I have learned that organized crime can command the soul of even whole societies and certainly those societies in which structures and institutions are constructed precisely for the purpose of maintaining and advancing the status quo.  A status quo that is predicated on greed, in service to mammon, toward the end of keeping most people in servitude, drugged with the cool aid of national and religious exceptionalism, committed to tribalism, and to the narcissistic impulse that causes legitimate self-care to morph into unmitigated selfishness. 

Where economic, judicial, and social systems are set up to ensure that money, and the power that it enables, remain in the hands of those who have already stolen too much and exploited too many for their own personal gain, and to sustain their position of privileged power, and in our society, white power.  A status quo supported by countless myths about our own goodness that leave no room for that spirit of repentance so necessary for the birthing of the Beloved Community for which Dr.

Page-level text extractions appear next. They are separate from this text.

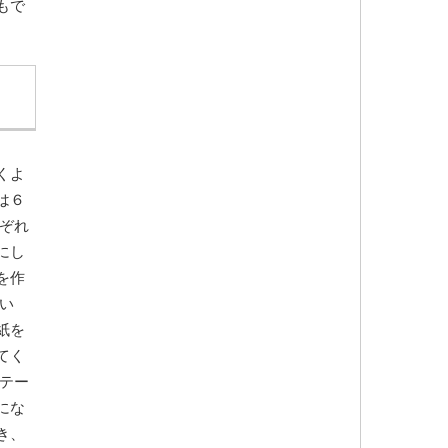
もで
くよ
は６
ぞれ
にし
を作
い
紙を
てく
テー
にな
き、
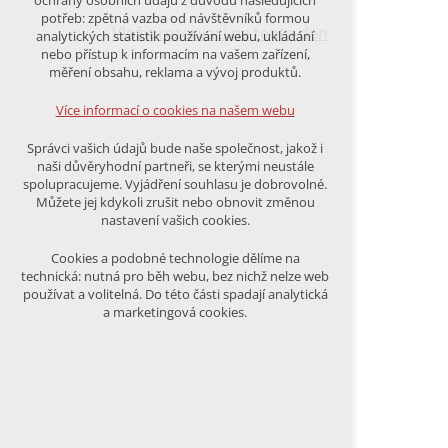
ochrany osobních údajů z důvodu následujících
nutná pro provozování webu
potřeb: zpětná vazba od návštěvníků formou
udržení kontextu stránek (session):
Vložit rezervaci na tento den
analytických statistik používání webu, ukládání
případná přihlášení, volby jazyka, apod.
nebo přístup k informacím na vašem zařízení,
měření obsahu, reklama a vývoj produktů.
Volitelná cookies
analytická pro anonymizované
Více informací o cookies na našem webu
vyhodnocení návštěvnosti
marketingová cookies (Google)
Správci vašich údajů bude naše společnost, jakož i
naši důvěryhodní partneři, se kterými neustále
Více informací o cookies na našem webu
spolupracujeme. Vyjádření souhlasu je dobrovolné.
Můžete jej kdykoli zrušit nebo obnovit změnou
nastavení vašich cookies.
PŘIJMOUT VŠECHNY COOKIES
Cookies a podobné technologie dělíme na
technická: nutná pro běh webu, bez nichž nelze web
používat a volitelná. Do této části spadají analytická
ODMÍTNOUT VŠE
a marketingová cookies.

King lived and died.  

I learned that casual charity, as necessary as it is, remains an inadequate substitute for the God-required and God-demanded change that justice requires and demands, so that wrongs are righted and the enduring disease that renders so many desperate and hopeless finds a lasting cure.  

I learned that unless a faith tradition inspires its young and motivates its members to burn with a passion for justice, that faith tradition whatever the idealism that gave it birth, is necessarily life sucking rather than life giving.  

However, we may know and name God, if we do not get that God requires justice, then we do not get God, and the God we presume to know and to worship can only be an idol of our own making for the sake of our own comfort rather than the service to His will.  

Do not the scriptures make it very clear that it is His will that we do justice, love mercy, and walk humbly with our God?

Do not the scriptures make it very clear that it is His will that we execute justice for the orphan and the widow, and love the sojourner, the stranger who has come to live among us, giving him what he needs to live?

Do not the scriptures make it clear that all expressions of hate: anti-Semitism, Islamophobia, homophobia, xenophobia, sexism, and the racist scapegoating of people of color, immigrants, and the classist scapegoating of the poor are virulent malignancies? 

These often fly under the banner of so-called Christian nationalism.  These must be opposed and resisted with every fiber of our being.  These must be opposed and resisted with all the love that we can muster.  And given the fact that God has indeed, through the mystery of the cross, poured an ocean of love into our hearts, have we not been given more than enough love to overcome any sea of darkness? 

The scriptures are very clear that those who hunger for justice are blessed and that their hunger will be satisfied.  

There is no ambiguity in God’s will when it comes to the requirements of justice.  May there be always less ambiguity in our response to doing His will when it comes to securing justice.   

Priests are ordained to offer sacrifice.  We grow into the fullness of ordination by striving to become the sacrifice we would offer. Those of us who are baptized have been baptized into the priesthood of Jesus Christ, may we all stive be and become the living sacrifice that we would offer.